On September 30, Canada, the United States and Mexico agreed on a new agreement to govern trade among the three countries to replace the North American Free Trade Agreement (NAFTA). The new agreement, called the United States-Mexico-Canada Agreement (USMCA), is a comprehensive trade agreement that covers a wide range of industries.

This bulletin examines those provisions of the USMCA that relate to the communications industries including telecommunications, broadcasting and digital trade. Fasken has issued another bulletin that examines other aspects of this agreement. The USMCA: A First Look At Key Contentious Issues

Apart from the specific provisions related to Super Bowl commercials, shopping channels and the term of copyright protection, the USMCA will require no substantive changes to Canada’s existing regulatory regimes that apply to the communications industry.

Telecommunications

Chapter 18 of the USMCA deals with telecommunications. It applies to any measure affecting trade in telecommunications services, including:

  • any measure relating to access to and use of public telecommunications networks or services;
  • any measure relating to obligations of suppliers of public telecommunications services;
  • any other measure relating to public telecommunications networks or services; and
  • any measure relating to the supply of value-added services.

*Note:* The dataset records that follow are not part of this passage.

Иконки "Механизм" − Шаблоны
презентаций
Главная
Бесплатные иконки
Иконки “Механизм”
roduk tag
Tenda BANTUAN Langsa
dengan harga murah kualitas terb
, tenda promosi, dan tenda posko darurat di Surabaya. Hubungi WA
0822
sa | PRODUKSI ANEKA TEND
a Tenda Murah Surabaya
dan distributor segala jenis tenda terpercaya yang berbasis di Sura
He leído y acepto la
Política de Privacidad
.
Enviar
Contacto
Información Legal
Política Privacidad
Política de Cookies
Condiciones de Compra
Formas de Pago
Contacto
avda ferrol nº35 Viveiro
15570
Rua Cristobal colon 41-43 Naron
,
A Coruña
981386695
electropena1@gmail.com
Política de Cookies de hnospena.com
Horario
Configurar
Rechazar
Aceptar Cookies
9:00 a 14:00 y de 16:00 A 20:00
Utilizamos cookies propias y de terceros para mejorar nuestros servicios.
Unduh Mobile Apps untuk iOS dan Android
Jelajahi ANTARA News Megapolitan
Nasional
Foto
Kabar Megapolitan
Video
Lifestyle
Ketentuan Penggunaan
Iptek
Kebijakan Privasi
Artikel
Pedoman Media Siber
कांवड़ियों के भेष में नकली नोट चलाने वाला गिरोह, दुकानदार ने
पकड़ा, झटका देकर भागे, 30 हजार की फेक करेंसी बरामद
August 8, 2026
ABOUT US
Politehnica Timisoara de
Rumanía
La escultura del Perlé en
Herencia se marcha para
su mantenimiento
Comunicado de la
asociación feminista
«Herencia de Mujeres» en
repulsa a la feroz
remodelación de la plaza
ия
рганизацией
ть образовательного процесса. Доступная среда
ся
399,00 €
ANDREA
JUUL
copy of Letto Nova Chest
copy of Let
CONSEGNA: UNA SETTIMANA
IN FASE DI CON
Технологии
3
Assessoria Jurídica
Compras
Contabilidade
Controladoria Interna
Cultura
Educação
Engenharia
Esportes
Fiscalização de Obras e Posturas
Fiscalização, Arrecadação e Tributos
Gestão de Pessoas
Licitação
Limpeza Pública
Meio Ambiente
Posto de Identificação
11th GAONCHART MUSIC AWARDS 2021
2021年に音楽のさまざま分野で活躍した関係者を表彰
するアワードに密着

There are detailed sections addressing each of these topics. At a high level the chapter provides for the use of public telecommunications networks to move information in each Party’s territory and across their borders, as well as for access to information in databases in the territory of any Party. Each Party may still take measures to protect the privacy of the personal data of end users, provided that the measures are neither discriminatory nor arbitrary and that they do not constitute a restriction on trade.

Each Party must ensure that suppliers of public telecommunications networks in its territory provide interconnection with public telecommunications services of another party. These obligations extend to interconnection, number portability, dialing parity and access to telephone numbers. No party may prohibit the resale of any public telecommunications service and no party shall prohibit suppliers of public telecommunications services from entering into agreements to provide roaming services. There is no specific mention of mobile virtual network operators (MVNOs) in the text.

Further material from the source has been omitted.